YOUR INSTRUCTIONS = Look below for the line containing "作業はとーってもかんたん！" and the line containing "で、ご安心くださいね♪"; repeat exactly those two lines and all lines between them, and nothing else.

——————

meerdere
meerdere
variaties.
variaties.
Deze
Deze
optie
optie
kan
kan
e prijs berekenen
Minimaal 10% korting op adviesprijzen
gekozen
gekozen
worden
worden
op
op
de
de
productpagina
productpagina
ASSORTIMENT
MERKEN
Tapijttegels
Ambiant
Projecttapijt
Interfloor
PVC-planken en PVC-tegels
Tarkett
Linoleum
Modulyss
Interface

——————

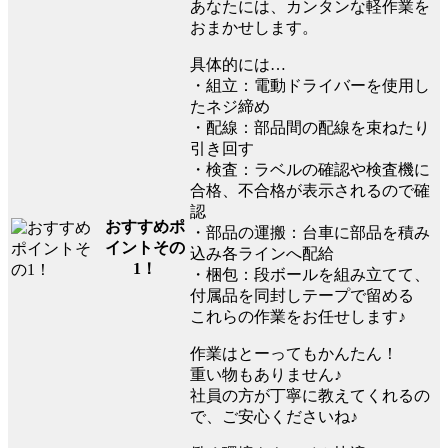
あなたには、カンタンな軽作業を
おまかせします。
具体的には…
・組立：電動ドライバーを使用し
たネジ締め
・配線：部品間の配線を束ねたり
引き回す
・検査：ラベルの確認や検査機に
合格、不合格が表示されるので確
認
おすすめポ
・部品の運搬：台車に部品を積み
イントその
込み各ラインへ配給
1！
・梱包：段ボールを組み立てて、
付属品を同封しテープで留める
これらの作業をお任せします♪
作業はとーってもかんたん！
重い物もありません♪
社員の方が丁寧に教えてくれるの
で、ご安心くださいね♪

——————

TASK SOLUTION =
作業はとーってもかんたん！
重い物もありません♪
社員の方が丁寧に教えてくれるの
で、ご安心くださいね♪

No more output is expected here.